AWS Glue Publishing

LakeXpress creates AWS Glue Data Catalog tables from exported Parquet files, enabling queries via Athena, Redshift Spectrum, and EMR.

Table of Contents

Prerequisites

1. AWS Glue Permissions

Required IAM permissions:

{
    "Version": "2012-10-17",
    "Statement": [
        {
            "Effect": "Allow",
            "Action": [
                "glue:CreateDatabase",
                "glue:GetDatabase",
                "glue:DeleteDatabase",
                "glue:CreateTable",
                "glue:GetTable",
                "glue:DeleteTable",
                "glue:UpdateTable",
                "glue:GetTables",
                "glue:BatchCreatePartition",
                "glue:GetPartitions"
            ],
            "Resource": "*"
        }
    ]
}

2. S3 Storage Setup

Both S3 and Glue credentials are required in credentials.json:

{
    "aws_s3_datalake": {
        "ds_type": "s3",
        "auth_mode": "profile",
        "info": {
            "directory": "s3://my-datalake-bucket/lakexpress/",
            "profile": "my-aws-profile"
        }
    },
    "glue_catalog": {
        "ds_type": "aws_glue",
        "auth_mode": "profile",
        "info": {
            "profile": "my-aws-profile",
            "region": "us-east-1"
        }
    }
}

Critical: The S3 bucket must be accessible from the Glue Data Catalog in the specified region.

Authentication Modes

Uses AWS CLI credentials from ~/.aws/credentials:

{
    "glue_catalog": {
        "ds_type": "aws_glue",
        "auth_mode": "profile",
        "info": {
            "profile": "my-aws-profile",
            "region": "us-east-1"
        }
    }
}
  • No secrets in config files
  • Supports MFA and SSO profiles
  • Easy credential rotation

Keys Authentication

Uses explicit AWS access keys:

{
    "glue_catalog": {
        "ds_type": "aws_glue",
        "auth_mode": "keys",
        "info": {
            "aws_access_key_id": "AKIAIOSFODNN7EXAMPLE",
            "aws_secret_access_key": "wJalrXUtnFEMI/K7MDENG/bPxRfiCYEXAMPLEKEY",
            "region": "us-east-1"
        }
    }
}

Suited for CI/CD pipelines, containers, or cross-account access without AWS CLI.

Role Authentication

Assumes an IAM role via STS:

{
    "glue_catalog": {
        "ds_type": "aws_glue",
        "auth_mode": "role",
        "info": {
            "role_arn": "arn:aws:iam::123456789012:role/GluePublishRole",
            "external_id": "optional-external-id",
            "region": "us-east-1"
        }
    }
}

Uses temporary credentials.
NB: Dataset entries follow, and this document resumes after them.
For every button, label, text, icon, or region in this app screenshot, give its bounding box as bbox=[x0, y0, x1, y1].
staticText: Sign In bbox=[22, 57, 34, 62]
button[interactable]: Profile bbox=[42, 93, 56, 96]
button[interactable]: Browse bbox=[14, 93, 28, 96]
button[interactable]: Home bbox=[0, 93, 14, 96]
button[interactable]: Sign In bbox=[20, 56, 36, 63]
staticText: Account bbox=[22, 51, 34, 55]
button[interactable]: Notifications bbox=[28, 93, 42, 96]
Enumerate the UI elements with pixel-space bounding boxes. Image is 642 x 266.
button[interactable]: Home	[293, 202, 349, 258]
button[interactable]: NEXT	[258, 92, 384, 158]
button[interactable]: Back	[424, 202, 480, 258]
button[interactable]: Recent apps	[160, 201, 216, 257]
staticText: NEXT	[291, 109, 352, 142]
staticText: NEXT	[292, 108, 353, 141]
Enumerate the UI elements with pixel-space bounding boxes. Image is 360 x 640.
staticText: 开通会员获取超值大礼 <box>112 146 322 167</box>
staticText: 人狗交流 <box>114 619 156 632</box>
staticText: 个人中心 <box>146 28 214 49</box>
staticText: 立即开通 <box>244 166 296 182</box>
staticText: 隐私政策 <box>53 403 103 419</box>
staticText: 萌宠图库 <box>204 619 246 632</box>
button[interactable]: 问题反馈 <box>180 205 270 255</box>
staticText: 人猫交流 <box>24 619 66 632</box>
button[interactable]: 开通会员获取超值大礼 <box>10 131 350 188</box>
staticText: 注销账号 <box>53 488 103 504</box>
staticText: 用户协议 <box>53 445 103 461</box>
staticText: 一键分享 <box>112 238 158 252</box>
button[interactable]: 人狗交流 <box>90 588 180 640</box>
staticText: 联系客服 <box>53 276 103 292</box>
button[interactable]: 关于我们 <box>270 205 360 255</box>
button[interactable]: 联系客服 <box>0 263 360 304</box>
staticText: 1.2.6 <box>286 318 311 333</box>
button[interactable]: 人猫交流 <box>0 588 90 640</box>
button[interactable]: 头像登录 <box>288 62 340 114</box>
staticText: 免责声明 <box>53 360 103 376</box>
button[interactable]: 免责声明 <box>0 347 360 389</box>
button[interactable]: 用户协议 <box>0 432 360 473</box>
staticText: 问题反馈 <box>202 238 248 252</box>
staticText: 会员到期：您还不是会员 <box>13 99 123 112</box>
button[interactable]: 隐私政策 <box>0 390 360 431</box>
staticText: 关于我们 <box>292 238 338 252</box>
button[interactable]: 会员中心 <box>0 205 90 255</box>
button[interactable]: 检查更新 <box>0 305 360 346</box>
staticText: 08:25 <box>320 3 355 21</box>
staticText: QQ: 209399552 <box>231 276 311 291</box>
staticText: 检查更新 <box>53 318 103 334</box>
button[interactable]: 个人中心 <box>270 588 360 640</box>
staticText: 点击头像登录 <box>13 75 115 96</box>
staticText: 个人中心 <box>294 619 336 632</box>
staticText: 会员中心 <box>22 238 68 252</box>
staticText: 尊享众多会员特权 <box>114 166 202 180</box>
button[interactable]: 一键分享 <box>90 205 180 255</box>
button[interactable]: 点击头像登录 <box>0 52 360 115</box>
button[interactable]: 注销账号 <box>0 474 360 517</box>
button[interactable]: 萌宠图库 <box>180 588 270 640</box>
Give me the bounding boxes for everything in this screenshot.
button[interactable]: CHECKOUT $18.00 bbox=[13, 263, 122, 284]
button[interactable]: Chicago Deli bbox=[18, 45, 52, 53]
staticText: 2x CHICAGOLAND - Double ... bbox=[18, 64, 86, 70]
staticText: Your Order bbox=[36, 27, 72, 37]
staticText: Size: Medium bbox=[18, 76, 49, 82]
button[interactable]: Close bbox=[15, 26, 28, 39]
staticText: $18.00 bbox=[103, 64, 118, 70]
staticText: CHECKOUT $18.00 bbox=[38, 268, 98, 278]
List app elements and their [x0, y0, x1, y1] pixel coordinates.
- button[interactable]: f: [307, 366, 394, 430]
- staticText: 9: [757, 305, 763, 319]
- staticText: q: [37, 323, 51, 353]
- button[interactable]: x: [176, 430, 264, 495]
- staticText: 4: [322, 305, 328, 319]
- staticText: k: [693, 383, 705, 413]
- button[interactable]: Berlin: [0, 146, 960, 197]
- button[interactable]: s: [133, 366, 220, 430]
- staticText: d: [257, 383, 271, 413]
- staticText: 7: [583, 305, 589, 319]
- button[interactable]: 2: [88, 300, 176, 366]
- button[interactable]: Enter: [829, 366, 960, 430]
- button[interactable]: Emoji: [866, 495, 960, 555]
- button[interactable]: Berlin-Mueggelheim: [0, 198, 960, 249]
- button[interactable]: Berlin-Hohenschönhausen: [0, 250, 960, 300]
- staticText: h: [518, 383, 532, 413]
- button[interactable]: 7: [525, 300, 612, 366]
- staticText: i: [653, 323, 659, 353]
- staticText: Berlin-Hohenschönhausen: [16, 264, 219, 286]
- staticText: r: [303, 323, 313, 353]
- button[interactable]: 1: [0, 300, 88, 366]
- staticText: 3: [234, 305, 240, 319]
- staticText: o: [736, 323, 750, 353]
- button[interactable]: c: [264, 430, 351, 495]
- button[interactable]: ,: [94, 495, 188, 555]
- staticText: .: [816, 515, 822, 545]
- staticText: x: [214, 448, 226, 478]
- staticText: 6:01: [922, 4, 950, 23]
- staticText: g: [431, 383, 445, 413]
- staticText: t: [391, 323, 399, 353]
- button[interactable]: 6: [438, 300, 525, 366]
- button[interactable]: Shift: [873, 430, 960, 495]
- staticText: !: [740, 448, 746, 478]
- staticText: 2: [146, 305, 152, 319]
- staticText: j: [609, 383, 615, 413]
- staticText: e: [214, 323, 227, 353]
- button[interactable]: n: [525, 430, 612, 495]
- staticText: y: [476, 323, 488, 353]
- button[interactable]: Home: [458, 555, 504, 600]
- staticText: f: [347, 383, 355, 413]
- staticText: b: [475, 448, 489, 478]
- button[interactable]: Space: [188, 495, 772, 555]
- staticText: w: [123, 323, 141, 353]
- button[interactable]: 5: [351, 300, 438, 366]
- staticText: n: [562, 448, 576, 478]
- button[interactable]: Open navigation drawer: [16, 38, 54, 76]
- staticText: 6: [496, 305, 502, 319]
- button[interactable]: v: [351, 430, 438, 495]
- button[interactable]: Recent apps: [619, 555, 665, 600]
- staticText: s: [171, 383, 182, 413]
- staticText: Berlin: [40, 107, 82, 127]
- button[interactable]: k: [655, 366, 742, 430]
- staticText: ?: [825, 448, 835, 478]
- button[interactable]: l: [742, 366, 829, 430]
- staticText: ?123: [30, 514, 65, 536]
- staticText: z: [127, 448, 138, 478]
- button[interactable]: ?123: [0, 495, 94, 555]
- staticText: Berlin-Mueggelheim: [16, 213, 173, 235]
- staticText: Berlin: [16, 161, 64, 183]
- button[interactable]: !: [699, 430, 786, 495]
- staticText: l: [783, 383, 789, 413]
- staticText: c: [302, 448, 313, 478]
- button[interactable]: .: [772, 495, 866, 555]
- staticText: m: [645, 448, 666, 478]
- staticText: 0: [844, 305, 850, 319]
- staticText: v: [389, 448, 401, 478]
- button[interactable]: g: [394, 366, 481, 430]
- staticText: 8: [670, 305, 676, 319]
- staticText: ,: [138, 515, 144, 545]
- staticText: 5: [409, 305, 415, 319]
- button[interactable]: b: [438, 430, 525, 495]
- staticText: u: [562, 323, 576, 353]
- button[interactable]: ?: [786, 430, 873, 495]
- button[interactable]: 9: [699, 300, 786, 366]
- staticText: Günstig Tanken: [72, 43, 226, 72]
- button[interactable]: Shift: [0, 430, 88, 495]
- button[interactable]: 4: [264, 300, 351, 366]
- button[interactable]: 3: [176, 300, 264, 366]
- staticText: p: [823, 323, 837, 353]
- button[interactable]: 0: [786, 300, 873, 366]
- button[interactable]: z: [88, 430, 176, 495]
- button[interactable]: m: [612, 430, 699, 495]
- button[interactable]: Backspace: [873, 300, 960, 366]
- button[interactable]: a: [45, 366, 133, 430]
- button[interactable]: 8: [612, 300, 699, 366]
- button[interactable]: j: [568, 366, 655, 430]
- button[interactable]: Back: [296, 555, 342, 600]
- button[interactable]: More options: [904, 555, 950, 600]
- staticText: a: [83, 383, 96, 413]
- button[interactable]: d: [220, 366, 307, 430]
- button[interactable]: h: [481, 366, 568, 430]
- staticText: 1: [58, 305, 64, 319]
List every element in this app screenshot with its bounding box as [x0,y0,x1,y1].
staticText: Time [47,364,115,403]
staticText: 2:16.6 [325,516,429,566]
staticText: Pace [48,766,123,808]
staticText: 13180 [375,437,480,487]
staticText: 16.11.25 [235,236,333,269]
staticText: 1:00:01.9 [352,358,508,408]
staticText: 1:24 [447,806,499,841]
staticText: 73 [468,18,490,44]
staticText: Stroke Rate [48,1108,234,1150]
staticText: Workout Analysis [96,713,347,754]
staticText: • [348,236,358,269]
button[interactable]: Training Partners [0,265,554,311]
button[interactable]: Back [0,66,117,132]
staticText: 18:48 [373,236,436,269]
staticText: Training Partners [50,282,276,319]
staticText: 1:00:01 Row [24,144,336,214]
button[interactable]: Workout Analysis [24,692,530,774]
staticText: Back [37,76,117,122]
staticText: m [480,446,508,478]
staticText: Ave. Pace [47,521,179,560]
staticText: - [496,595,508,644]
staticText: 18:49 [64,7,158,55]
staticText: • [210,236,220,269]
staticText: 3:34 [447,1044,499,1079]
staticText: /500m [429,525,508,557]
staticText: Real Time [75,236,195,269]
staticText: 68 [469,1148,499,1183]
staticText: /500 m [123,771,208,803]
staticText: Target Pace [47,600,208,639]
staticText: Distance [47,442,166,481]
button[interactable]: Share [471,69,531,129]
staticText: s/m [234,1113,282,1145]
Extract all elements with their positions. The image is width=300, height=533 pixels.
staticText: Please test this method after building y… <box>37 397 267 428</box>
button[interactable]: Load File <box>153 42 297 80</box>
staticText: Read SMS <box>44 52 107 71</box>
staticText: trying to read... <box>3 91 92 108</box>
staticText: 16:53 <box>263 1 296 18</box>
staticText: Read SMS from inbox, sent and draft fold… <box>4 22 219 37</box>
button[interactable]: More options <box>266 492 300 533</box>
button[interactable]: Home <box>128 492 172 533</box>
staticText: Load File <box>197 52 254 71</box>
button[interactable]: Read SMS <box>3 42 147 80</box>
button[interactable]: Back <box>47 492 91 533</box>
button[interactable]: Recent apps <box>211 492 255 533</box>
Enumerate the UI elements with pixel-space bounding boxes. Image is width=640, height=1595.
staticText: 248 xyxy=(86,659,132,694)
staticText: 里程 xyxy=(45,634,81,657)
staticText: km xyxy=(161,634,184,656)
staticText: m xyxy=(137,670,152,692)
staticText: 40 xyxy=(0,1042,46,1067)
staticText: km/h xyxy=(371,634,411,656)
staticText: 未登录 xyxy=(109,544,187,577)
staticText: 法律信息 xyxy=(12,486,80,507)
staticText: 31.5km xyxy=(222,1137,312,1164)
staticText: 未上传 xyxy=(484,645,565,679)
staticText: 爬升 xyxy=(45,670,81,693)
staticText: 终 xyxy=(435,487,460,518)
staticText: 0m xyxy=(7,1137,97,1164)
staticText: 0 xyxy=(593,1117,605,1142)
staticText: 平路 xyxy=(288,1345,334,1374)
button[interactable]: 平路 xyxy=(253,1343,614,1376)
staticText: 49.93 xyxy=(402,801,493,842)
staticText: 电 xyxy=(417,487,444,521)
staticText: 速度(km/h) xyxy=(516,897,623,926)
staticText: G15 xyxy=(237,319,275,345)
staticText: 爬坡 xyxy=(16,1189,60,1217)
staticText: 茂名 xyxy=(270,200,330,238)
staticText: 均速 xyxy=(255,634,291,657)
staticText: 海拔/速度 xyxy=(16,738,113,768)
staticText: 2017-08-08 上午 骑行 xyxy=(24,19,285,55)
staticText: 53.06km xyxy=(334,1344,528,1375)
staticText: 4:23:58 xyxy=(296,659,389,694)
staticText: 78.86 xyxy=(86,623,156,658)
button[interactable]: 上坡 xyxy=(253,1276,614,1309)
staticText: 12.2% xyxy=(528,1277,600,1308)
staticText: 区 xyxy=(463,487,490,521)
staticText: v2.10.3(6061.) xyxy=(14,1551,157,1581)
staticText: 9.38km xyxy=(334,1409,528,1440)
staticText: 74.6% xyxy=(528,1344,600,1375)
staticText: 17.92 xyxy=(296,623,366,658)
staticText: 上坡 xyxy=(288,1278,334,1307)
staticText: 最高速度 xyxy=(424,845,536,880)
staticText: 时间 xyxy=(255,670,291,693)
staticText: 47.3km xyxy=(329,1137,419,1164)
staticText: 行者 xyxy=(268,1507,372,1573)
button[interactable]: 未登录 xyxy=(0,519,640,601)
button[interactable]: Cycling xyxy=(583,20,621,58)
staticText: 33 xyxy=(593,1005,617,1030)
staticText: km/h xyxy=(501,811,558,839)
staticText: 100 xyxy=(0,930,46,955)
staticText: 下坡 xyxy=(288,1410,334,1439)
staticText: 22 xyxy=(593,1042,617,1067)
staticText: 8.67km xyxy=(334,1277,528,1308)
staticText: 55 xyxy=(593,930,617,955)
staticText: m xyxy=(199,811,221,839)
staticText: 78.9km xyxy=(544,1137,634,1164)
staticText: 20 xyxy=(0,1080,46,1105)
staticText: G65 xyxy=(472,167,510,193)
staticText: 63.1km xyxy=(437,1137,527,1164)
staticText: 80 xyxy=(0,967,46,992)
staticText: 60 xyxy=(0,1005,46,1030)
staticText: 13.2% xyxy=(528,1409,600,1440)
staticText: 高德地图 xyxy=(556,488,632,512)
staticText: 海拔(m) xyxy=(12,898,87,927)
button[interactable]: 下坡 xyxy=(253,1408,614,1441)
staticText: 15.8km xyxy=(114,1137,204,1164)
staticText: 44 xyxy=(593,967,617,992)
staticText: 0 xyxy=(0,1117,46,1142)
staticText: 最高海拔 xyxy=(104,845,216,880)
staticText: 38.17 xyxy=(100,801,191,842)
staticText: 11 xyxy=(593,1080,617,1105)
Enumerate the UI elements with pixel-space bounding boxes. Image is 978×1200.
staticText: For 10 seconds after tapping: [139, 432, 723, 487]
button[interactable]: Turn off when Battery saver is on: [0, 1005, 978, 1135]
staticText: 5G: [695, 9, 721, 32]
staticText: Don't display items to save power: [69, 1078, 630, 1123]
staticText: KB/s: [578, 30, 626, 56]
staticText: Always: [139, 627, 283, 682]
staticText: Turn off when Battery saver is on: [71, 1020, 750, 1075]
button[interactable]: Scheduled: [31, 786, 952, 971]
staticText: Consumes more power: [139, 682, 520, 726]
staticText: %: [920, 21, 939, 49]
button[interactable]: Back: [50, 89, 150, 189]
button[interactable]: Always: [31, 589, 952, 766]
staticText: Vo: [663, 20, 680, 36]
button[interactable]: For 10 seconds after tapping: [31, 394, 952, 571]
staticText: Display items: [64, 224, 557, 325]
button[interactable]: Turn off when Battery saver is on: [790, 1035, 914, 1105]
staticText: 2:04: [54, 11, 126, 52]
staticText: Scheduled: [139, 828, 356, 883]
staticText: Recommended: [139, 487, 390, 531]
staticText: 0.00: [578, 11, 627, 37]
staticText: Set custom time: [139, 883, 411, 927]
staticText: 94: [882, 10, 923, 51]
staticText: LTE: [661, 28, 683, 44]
Ideal for cross-account publishing and fine-grained access control.

Configuration Options

Option Description Default
--publish_target ID Credential ID for Glue target (required) -
--publish_schema_pattern PATTERN Glue database naming pattern {schema}
--publish_table_pattern PATTERN Table naming pattern {table}
--glue_skip_existing Skip existing tables instead of recreating false
--n_jobs N Parallel workers for table creation 1

Dynamic Naming Patterns

Database and table names support token-based patterns.

Supported Tokens

Token Description Example Output
{schema} Source schema name tpch_1
{table} Source table name customer
{database} Source database name tpch
{date} Current date (YYYYMMDD) 20251210
{timestamp} Current timestamp (YYYYMMDD_HHMMSS) 20251210_143022
{uuid} UUID4 (consistent per run) a1b2c3d4-...
{subpath} CLI --sub_path value staging

Common Patterns

Date-Partitioned Databases

lakexpress \
  --publish_schema_pattern "lx_{schema}_{date}" \
  --publish_table_pattern "{table}" \
  --publish_target glue_catalog \
  ...

# Results:
# Database: lx_tpch_1_20251210
# Tables: customer, orders, lineitem

Prefixed Databases

lakexpress \
  --publish_schema_pattern "datalake_{schema}" \
  --publish_table_pattern "{table}" \
  --publish_target glue_catalog \
  ...

# Results:
# Database: datalake_tpch_1
# Tables: customer, orders, lineitem

Consolidated Multi-Schema

lakexpress \
  --source_schema_name schema1,schema2 \
  --publish_schema_pattern "consolidated" \
  --publish_table_pattern "{schema}_{table}" \
  --publish_target glue_catalog \
  ...

# Results:
# Database: consolidated
# Tables: schema1_customer, schema2_customer

Usage Examples

Example 1: Basic Export to Glue

lakexpress -a credentials.json \
    --log_db_auth_id log_db \
    --source_db_auth_id postgres_prod \
    --source_schema_name public \
    --target_storage_id aws_s3_datalake \
    --fastbcp_dir_path /path/to/FastBCP \
    --publish_target glue_catalog

Creates database public with all tables from the public schema.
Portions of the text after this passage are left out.